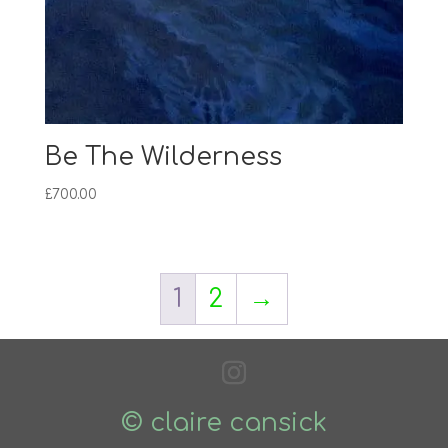
Be The Wilderness
£
700.00
1
2
→
© claire cansick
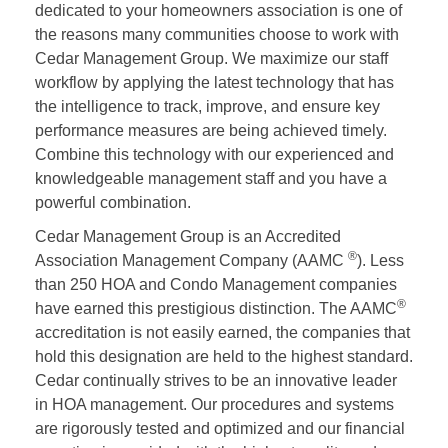
dedicated to your homeowners association is one of
the reasons many communities choose to work with
Cedar Management Group. We maximize our staff
workflow by applying the latest technology that has
the intelligence to track, improve, and ensure key
performance measures are being achieved timely.
Combine this technology with our experienced and
knowledgeable management staff and you have a
powerful combination.
Cedar Management Group is an Accredited
®
Association Management Company (AAMC
). Less
than 250 HOA and Condo Management companies
®
have earned this prestigious distinction. The AAMC
accreditation is not easily earned, the companies that
hold this designation are held to the highest standard.
Cedar continually strives to be an innovative leader
in HOA management. Our procedures and systems
are rigorously tested and optimized and our financial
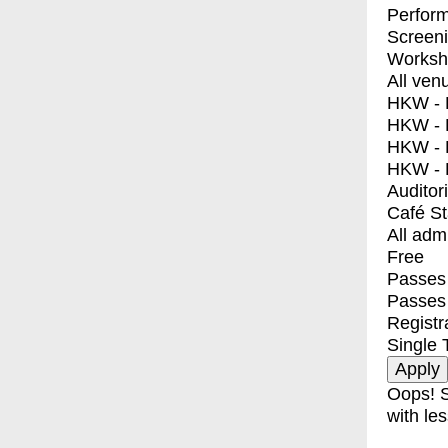
Perfor
Screen
Worksh
All ven
HKW - E
HKW - L
HKW - 
HKW - 
Auditor
Café S
All adm
Free
Passes 
Passes
Registr
Single 
Oops! S
with les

→ WHAT IS REQUIRED:
For each line of the data that includes the word "with", return a copy of it.

→ YOUR SOLUTION:
the reasons many communities choose to work with
Combine this technology with our experienced and
with les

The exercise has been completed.